Nein, das kann ich mir nicht vorstellen. Ich habe eher den Eindruck, dass Habte A. gar keine Medikamente genommen hat. Ich glaube eher, dass er sich während der Tat in einer akuten paranoiden Situation befand.
Christoph Mörgeli von der SVP twitterte nach der Tat: «Eritreer sind keine Flüchtlinge!» Sie sind selbst Eritreerin. Wie schätzen Sie die Lage in Ihrem Heimatland ein?
Die Situation ist noch immer schwierig, viele junge Eritreer haben keine Perspektive. Wenn sie hier ankommen, merken sie aber, dass ihnen auch hier die Perspektive fehlt – und genau das bringt sie im Verlauf in diesen psychischen Notzustand.
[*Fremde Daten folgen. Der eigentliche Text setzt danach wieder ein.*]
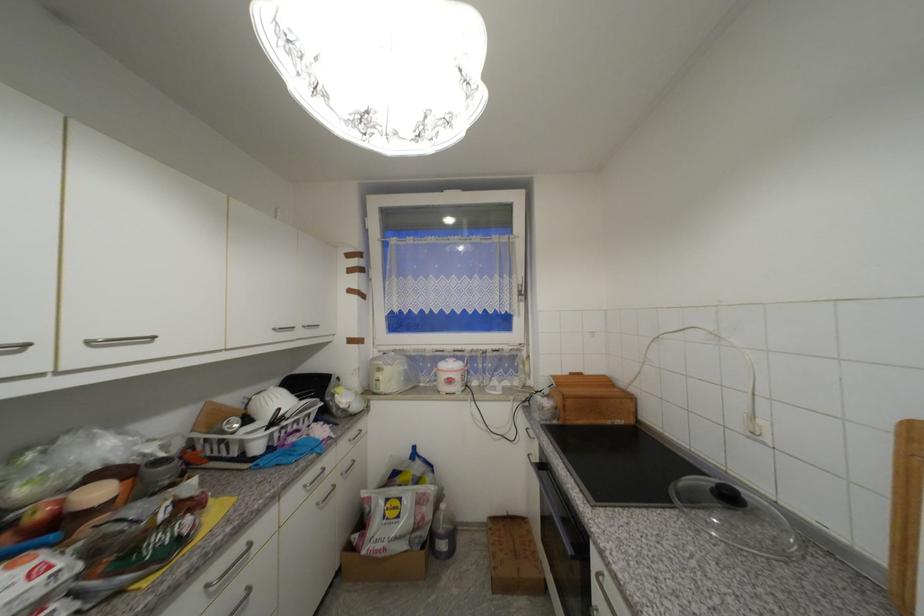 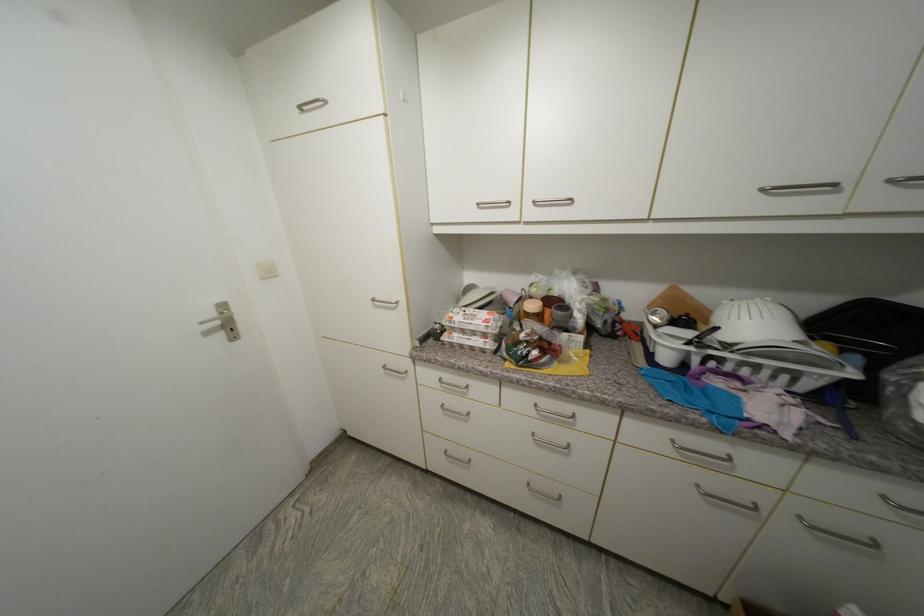 The first image is from the beginning of the video and the second image is from the end. How did the camera likely rotate when shooting the video?

The camera's rotation is toward left-down. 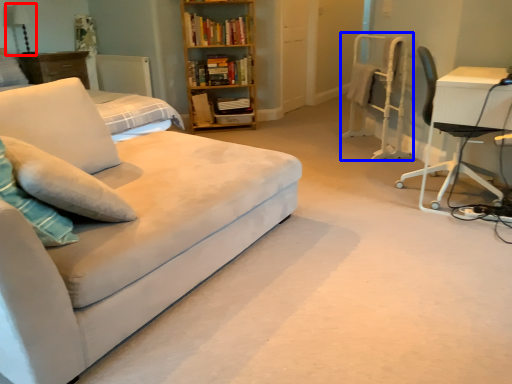 Question: Which object is closer to the camera taking this photo, table lamp (highlighted by a red box) or computer chair (highlighted by a blue box)?

Choices:
 (A) table lamp
 (B) computer chair

Answer: (B) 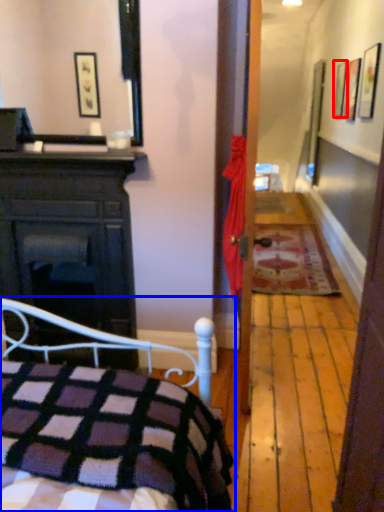 Question: Which point is closer to the camera, picture frame (highlighted by a red box) or bed (highlighted by a blue box)?

Choices:
 (A) picture frame
 (B) bed

Answer: (B) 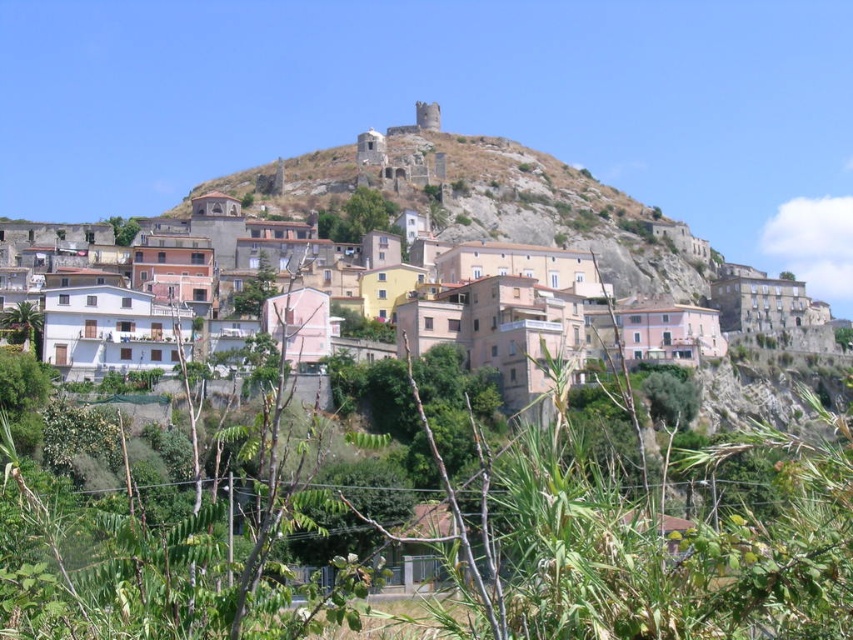 Question: Can you confirm if green leafy plants at center is wider than rustic stone castle at upper center?

Choices:
 (A) no
 (B) yes

Answer: (A)

Question: Among these objects, which one is farthest from the camera?

Choices:
 (A) pastel painted houses at center
 (B) rustic stone castle at upper center
 (C) green leafy plants at center

Answer: (B)

Question: Which of the following is the farthest from the observer?

Choices:
 (A) green leafy plants at center
 (B) pastel painted houses at center
 (C) rustic stone castle at upper center

Answer: (C)

Question: Is pastel painted houses at center below rustic stone castle at upper center?

Choices:
 (A) yes
 (B) no

Answer: (A)

Question: Among these points, which one is farthest from the camera?

Choices:
 (A) (62, 589)
 (B) (364, 172)
 (C) (541, 301)

Answer: (B)

Question: Is the position of pastel painted houses at center more distant than that of rustic stone castle at upper center?

Choices:
 (A) yes
 (B) no

Answer: (B) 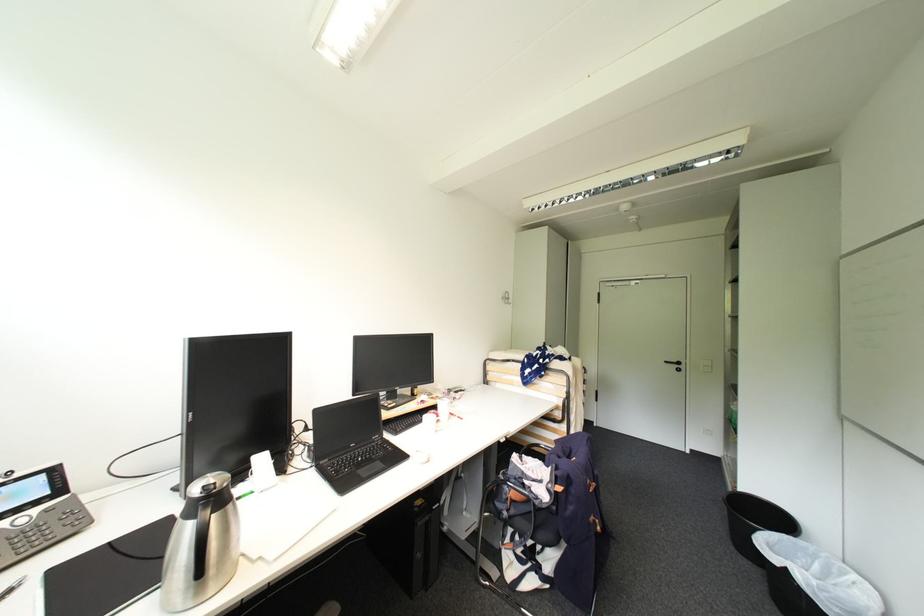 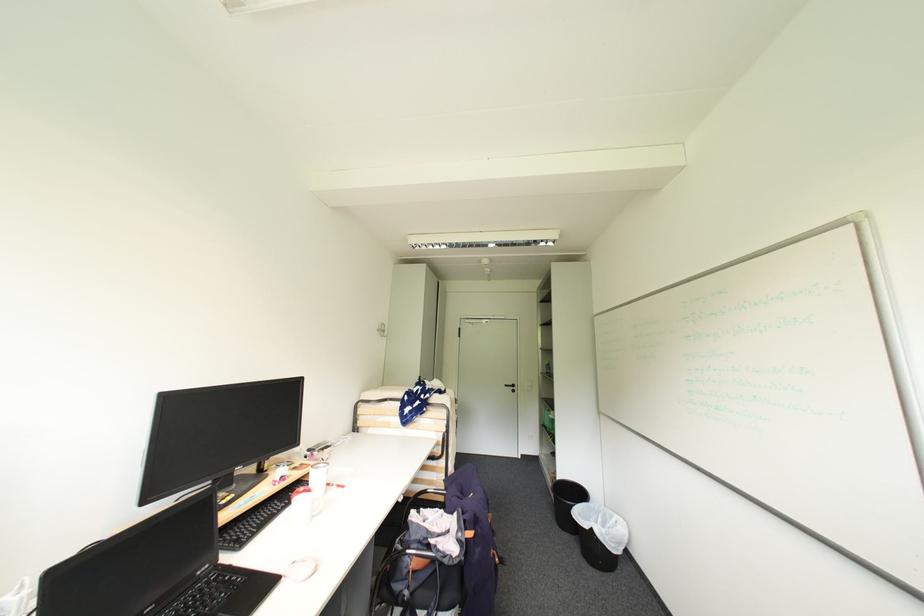 Locate, in the second image, the point that corresponds to pixel 508 299 in the first image.

(384, 331) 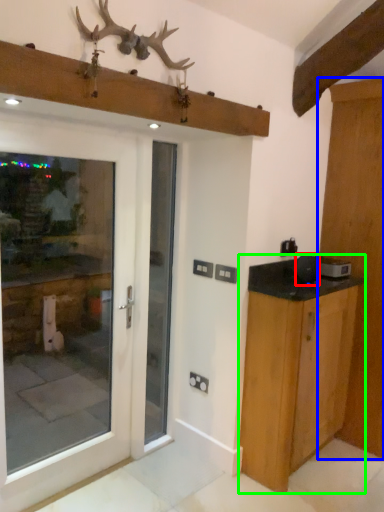 Question: Estimate the real-world distances between objects in this image. Which object is farther from appliance (highlighted by a red box), door (highlighted by a blue box) or cabinetry (highlighted by a green box)?

Choices:
 (A) door
 (B) cabinetry

Answer: (A) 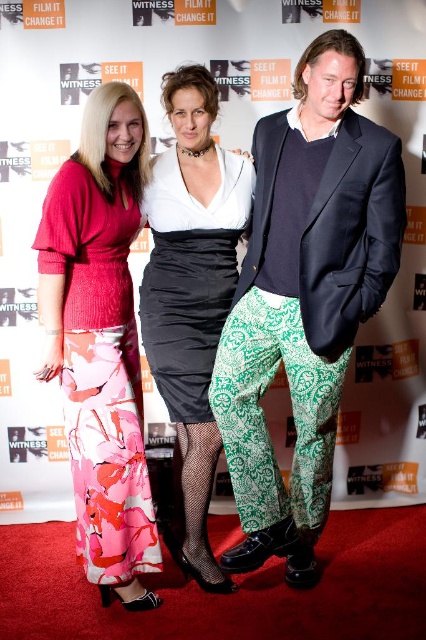 Question: Is green printed pants at center in front of floral fabric dress at left?

Choices:
 (A) no
 (B) yes

Answer: (B)

Question: Can you confirm if green printed pants at center is bigger than satin dress at center?

Choices:
 (A) yes
 (B) no

Answer: (A)

Question: Which point is closer to the camera taking this photo?

Choices:
 (A) (66, 282)
 (B) (336, 74)
 (C) (221, 176)

Answer: (B)

Question: Which object appears closest to the camera in this image?

Choices:
 (A) floral fabric dress at left
 (B) green printed pants at center

Answer: (B)

Question: Considering the real-world distances, which object is closest to the green printed pants at center?

Choices:
 (A) floral fabric dress at left
 (B) satin dress at center

Answer: (B)

Question: Does floral fabric dress at left have a smaller size compared to satin dress at center?

Choices:
 (A) no
 (B) yes

Answer: (A)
Meine Patienten sagen mir oft, dass sie sich hier ein besseres Leben erhofft hatten. In Eritrea hatten sie aber einen viel stärkeren sozialen und emotionalen Zusammenhalt, da es eine kollektivistische Gesellschaft ist. Hier erleben sich die Eritreer als Ausgestossene, mit denen niemand was zu tun haben will.